▶ **Work request**
Nothing but the lines from the line with "主导一切。整个过程充满张力，从平静考察到突发狂袭，再到发现40" to the end of the records below should appear in the answer, each exactly as given.

▶ **Source material**
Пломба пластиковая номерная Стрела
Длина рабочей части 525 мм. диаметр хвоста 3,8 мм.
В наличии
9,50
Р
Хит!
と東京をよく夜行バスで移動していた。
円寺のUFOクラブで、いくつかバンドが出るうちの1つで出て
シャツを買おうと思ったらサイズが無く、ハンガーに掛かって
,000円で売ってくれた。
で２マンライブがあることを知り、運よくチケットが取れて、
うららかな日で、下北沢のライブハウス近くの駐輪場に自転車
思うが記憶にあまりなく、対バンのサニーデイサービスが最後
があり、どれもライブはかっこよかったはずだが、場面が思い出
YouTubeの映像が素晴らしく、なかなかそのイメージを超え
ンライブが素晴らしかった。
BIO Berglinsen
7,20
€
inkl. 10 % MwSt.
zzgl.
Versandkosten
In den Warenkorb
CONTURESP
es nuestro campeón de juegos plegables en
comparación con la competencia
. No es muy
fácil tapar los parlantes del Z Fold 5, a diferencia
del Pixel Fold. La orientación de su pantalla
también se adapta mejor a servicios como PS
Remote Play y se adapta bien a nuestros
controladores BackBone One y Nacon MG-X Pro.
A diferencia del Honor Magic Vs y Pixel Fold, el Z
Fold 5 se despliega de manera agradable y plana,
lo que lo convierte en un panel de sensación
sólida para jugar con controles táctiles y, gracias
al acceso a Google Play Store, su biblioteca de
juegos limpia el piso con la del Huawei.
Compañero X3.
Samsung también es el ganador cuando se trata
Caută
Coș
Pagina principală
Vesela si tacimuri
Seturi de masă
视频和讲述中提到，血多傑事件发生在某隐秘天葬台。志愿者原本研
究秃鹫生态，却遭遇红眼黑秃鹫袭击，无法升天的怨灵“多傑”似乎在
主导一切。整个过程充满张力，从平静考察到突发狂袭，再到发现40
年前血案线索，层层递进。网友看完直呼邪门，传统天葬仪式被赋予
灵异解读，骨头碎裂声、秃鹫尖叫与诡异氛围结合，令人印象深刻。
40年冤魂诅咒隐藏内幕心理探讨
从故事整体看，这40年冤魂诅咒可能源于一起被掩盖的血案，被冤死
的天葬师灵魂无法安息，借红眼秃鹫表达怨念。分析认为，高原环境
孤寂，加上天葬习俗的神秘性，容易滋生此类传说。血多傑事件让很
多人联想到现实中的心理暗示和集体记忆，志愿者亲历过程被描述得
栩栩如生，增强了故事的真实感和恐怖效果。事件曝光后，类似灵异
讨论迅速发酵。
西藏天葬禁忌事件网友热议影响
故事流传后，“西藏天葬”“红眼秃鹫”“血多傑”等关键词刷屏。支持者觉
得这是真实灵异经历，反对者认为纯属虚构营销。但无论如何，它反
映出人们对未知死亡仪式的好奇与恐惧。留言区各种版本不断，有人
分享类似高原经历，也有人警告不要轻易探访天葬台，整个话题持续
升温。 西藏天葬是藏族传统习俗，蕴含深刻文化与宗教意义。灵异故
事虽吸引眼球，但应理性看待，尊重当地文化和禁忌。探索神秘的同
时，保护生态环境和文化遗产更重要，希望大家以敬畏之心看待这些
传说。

▶ **Answer below**
主导一切。整个过程充满张力，从平静考察到突发狂袭，再到发现40
年前血案线索，层层递进。网友看完直呼邪门，传统天葬仪式被赋予
灵异解读，骨头碎裂声、秃鹫尖叫与诡异氛围结合，令人印象深刻。
40年冤魂诅咒隐藏内幕心理探讨
从故事整体看，这40年冤魂诅咒可能源于一起被掩盖的血案，被冤死
的天葬师灵魂无法安息，借红眼秃鹫表达怨念。分析认为，高原环境
孤寂，加上天葬习俗的神秘性，容易滋生此类传说。血多傑事件让很
多人联想到现实中的心理暗示和集体记忆，志愿者亲历过程被描述得
栩栩如生，增强了故事的真实感和恐怖效果。事件曝光后，类似灵异
讨论迅速发酵。
西藏天葬禁忌事件网友热议影响
故事流传后，“西藏天葬”“红眼秃鹫”“血多傑”等关键词刷屏。支持者觉
得这是真实灵异经历，反对者认为纯属虚构营销。但无论如何，它反
映出人们对未知死亡仪式的好奇与恐惧。留言区各种版本不断，有人
分享类似高原经历，也有人警告不要轻易探访天葬台，整个话题持续
升温。 西藏天葬是藏族传统习俗，蕴含深刻文化与宗教意义。灵异故
事虽吸引眼球，但应理性看待，尊重当地文化和禁忌。探索神秘的同
时，保护生态环境和文化遗产更重要，希望大家以敬畏之心看待这些
传说。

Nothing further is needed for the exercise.